### [What to produce]
Please find the lines in the following records that hold "Ramo", and copy them.

### [Extracted page text data]
****************

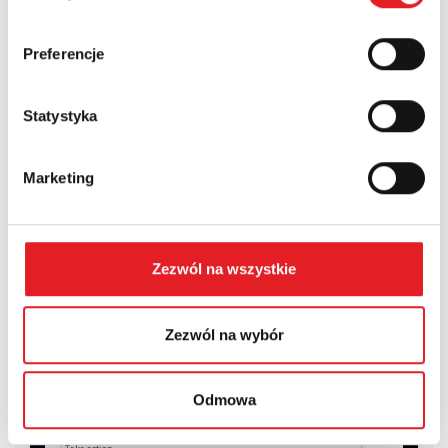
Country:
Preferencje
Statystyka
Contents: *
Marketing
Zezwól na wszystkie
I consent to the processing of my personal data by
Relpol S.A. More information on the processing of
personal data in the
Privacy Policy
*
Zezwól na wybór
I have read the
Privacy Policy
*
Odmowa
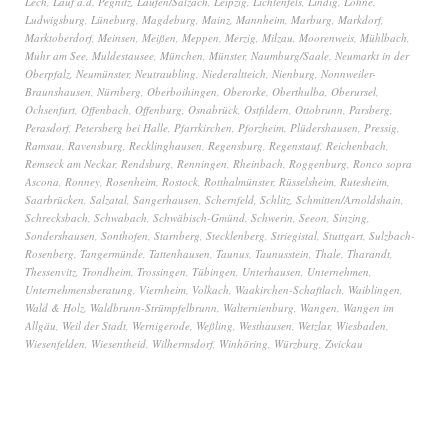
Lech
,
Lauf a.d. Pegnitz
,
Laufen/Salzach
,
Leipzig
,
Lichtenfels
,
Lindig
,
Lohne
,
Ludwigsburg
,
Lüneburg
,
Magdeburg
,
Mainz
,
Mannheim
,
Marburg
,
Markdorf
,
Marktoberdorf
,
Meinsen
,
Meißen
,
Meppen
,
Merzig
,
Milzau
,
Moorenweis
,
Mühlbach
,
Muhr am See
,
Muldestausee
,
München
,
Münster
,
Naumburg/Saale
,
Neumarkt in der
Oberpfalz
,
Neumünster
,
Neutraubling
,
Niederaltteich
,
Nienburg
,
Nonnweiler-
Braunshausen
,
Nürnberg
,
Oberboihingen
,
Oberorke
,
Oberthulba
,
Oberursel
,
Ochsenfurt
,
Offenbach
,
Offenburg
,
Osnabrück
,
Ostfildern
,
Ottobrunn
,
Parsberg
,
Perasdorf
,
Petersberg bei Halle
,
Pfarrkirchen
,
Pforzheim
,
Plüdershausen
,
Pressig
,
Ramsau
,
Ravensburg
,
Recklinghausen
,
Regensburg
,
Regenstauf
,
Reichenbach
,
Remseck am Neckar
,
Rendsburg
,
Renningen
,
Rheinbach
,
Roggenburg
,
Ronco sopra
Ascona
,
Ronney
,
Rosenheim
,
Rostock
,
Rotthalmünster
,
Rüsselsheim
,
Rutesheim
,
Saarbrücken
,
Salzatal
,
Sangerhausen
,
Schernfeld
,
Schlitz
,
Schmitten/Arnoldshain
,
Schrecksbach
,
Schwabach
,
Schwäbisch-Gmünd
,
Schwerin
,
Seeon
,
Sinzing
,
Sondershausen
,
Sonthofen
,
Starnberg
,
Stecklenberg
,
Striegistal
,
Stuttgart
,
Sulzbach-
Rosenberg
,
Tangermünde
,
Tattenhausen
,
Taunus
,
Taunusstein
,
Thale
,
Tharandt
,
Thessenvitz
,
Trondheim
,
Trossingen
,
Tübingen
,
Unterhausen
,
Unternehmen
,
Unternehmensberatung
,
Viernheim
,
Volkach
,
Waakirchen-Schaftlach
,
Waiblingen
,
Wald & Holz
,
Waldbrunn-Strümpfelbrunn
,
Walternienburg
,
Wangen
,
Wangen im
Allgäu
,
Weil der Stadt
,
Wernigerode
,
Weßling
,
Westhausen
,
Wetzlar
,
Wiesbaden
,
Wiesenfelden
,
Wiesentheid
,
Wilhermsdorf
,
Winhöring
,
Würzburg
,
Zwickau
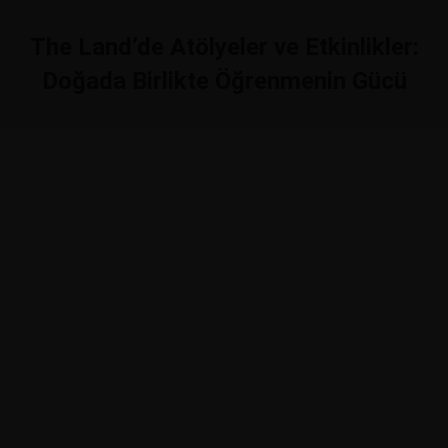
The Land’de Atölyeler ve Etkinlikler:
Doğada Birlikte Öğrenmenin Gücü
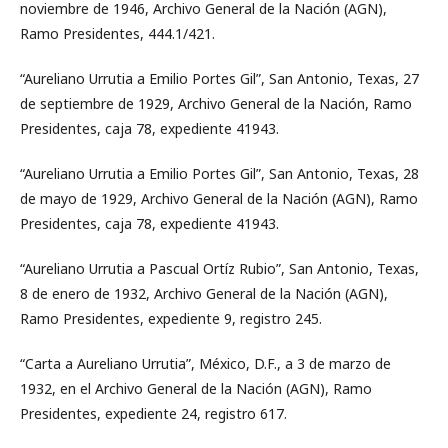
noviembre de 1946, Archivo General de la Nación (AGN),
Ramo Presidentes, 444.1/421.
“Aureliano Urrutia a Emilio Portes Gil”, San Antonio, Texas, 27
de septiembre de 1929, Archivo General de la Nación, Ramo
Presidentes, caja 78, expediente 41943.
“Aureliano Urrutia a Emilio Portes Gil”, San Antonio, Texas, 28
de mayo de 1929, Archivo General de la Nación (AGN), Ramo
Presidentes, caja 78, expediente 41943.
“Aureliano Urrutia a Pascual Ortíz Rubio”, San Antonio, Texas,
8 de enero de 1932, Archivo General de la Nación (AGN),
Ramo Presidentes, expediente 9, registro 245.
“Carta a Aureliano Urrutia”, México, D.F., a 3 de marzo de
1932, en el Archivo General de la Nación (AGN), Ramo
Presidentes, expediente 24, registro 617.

****************

### [Task result]
Ramo Presidentes, 444.1/421.
de septiembre de 1929, Archivo General de la Nación, Ramo
de mayo de 1929, Archivo General de la Nación (AGN), Ramo
Ramo Presidentes, expediente 9, registro 245.
1932, en el Archivo General de la Nación (AGN), Ramo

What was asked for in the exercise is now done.